Comment 1 Todd Brandt 2024-10-03 10:47:20 UTC
oh, one further note, this bug affects all 3 power modes: freeze, mem, and disk. So it's not limited to freeze. All three modes hang.
Comment 2 Hans de Goede 2024-10-03 11:02:28 UTC
Thank you for reporting this, there is a potential fix for this here:

https://patchwork.kernel.org/project/platform-driver-x86/patch/20240919165349.235777-1-hdegoede@redhat.com/

Which I plan to merge soon, this should at least fix the mem case, but I'm not sure if it will help with the others.

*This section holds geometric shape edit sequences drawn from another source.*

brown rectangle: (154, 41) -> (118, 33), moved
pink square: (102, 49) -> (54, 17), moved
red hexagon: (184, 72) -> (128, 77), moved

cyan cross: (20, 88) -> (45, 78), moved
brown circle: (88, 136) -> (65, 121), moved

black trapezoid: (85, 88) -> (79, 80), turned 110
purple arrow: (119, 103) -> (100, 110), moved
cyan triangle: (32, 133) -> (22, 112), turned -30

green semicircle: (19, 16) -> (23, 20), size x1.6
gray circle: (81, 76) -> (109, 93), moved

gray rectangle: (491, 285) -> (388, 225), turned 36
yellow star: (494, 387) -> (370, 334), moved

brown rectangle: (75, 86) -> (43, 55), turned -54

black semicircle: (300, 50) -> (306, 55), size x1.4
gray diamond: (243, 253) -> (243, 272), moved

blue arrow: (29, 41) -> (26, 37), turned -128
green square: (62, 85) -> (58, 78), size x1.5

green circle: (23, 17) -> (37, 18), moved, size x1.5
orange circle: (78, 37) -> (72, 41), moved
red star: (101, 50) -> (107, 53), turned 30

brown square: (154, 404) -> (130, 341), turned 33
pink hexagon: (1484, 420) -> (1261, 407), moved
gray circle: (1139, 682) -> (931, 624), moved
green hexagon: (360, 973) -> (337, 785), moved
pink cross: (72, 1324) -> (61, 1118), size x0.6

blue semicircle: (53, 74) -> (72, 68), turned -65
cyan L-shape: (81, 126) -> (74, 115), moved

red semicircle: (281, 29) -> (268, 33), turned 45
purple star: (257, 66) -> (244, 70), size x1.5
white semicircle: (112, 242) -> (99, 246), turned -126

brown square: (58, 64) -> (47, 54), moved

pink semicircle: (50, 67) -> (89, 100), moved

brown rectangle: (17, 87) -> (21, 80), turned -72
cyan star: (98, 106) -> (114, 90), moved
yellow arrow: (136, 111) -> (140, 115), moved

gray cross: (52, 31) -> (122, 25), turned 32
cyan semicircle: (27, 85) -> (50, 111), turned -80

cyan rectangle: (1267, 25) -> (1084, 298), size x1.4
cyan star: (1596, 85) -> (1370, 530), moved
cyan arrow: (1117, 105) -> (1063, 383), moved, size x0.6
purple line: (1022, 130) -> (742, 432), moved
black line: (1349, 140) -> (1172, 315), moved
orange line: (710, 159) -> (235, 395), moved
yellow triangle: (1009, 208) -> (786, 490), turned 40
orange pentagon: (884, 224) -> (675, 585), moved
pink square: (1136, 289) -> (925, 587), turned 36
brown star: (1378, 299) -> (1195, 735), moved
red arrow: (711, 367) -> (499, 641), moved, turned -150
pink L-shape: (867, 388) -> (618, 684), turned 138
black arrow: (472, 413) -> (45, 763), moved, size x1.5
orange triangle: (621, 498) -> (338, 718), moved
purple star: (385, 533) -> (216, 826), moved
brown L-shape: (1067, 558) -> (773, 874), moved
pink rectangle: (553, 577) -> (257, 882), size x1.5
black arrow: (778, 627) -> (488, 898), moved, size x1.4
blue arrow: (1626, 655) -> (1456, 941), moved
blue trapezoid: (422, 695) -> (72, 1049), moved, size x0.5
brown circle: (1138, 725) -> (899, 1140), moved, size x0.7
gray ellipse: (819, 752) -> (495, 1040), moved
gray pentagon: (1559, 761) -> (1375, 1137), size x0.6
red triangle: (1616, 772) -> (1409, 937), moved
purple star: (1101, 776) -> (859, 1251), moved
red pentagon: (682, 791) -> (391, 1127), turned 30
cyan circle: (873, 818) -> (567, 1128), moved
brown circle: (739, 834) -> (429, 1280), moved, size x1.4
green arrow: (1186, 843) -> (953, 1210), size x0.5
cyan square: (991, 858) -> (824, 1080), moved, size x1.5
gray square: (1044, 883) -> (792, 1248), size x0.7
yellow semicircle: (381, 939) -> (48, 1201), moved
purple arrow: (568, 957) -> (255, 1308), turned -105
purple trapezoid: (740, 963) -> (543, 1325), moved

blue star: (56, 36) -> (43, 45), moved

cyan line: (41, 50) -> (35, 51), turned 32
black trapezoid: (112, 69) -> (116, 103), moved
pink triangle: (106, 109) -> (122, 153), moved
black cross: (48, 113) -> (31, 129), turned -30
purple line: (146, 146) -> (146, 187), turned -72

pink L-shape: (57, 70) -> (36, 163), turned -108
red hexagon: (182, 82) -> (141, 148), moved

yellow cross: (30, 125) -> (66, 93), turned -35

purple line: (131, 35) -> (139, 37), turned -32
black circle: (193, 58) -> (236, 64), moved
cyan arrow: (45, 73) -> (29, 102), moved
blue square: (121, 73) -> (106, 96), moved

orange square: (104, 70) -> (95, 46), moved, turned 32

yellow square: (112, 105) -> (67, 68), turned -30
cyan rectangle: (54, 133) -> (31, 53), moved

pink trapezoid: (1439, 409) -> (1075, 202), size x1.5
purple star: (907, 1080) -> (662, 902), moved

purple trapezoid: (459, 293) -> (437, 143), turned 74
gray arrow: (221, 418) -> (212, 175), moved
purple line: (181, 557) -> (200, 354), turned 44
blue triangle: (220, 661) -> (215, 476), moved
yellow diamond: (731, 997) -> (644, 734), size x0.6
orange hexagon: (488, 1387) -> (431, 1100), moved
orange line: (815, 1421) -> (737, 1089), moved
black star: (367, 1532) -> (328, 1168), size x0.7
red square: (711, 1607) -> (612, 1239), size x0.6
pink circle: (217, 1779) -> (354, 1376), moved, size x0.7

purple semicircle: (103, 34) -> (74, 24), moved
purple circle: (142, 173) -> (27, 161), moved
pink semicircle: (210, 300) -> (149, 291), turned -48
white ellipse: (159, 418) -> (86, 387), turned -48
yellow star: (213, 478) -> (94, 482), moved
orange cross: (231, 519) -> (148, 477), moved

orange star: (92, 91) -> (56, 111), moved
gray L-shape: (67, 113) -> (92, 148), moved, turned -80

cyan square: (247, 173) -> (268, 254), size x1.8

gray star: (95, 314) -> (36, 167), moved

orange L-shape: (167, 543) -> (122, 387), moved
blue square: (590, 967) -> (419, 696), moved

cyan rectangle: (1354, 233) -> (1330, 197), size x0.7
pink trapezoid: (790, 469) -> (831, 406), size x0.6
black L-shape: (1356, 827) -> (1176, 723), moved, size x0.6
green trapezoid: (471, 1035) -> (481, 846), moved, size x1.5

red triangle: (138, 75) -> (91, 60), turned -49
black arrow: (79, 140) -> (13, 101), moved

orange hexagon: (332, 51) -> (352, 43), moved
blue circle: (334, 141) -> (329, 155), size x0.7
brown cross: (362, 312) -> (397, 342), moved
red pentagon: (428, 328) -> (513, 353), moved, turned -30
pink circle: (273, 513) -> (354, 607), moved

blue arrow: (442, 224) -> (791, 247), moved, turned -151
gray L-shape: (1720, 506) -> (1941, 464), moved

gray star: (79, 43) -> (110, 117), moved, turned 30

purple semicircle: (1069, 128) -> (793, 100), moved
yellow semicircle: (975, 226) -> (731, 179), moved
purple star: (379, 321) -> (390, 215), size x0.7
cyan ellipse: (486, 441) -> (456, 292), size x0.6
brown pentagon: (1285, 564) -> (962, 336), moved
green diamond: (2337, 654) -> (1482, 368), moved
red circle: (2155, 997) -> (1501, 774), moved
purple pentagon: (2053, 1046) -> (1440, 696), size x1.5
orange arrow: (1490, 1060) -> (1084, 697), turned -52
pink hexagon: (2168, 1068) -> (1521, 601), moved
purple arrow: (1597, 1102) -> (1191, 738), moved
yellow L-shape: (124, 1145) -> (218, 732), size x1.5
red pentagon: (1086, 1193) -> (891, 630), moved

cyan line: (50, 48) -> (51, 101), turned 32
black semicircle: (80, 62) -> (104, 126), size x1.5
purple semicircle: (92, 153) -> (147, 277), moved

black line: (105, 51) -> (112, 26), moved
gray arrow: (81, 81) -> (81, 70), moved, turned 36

Maybe instead of not doing the ACPI PM Timer disable when using S3 suspend we need to just not do it at all on Kaby / Amber Lake ?
Comment 3 Todd Brandt 2024-10-03 11:46:49 UTC
I will do a build with your patch and try it, also please note that this issue causes a full hang, pressing the keyboard immediately after S2idle, S3, or S4 doesn't bring it back.
Comment 4 Todd Brandt 2024-10-03 12:50:24 UTC
ok I just tested with your patch, it fixed S3, but S2idle and S4 are still broken and still hang the system. The only difference is when S2idle or S4 hang the system will display this on the screen:

[ OK ] Started Show Plymouth Boot Screen
[ OK ] Started Forward Password R#s to Plymouth Directory Watch.plymouth-start.service
[ OK ] Reached target Local Encrypted Volumes.
systemd-journal-flush.service
[ OK ] Finished Flush Journal to Persistent Storange
[ OK ] Created slice Slice /system/systemd-backlight
       Starting Load/Save Screen #f backlight:intel_backlight...
[ OK ] Finished Load/Save Screen # of backlight:intel_backlight.
systemd-backlight@backlight:intel_backlight.service

And it hangs, doesn't respond to any keypresses, it just sits there. So in short the only two changes are:
1) fixes S3
2) leave S2idle and S4 broken but displays a weird status on the screen on hang

So this is clearly affecting more than just S3, that timer has some purpose in Amber Lake that breaks when the timer is shut down.
Comment 5 Todd Brandt 2024-10-03 13:11:40 UTC
And yea if just disabling this fix completely for kabylake and amberlake is what it takes that's fine. These are older systems. Perhaps in the future we can figure out what the issue is and re-enable it for these two platforms.
Comment 6 Hans de Goede 2024-10-03 20:29:22 UTC
Thank you for testing my original patch.

I have now submitted a patch which outright disables the ACPI PM timer disabling on any systems with a Sunrise or Union Point PCH:

https://lore.kernel.org/platform-driver-x86/20241003202614.17181-1-hdegoede@redhat.com/

Please give this a test and let me know if it fixes things.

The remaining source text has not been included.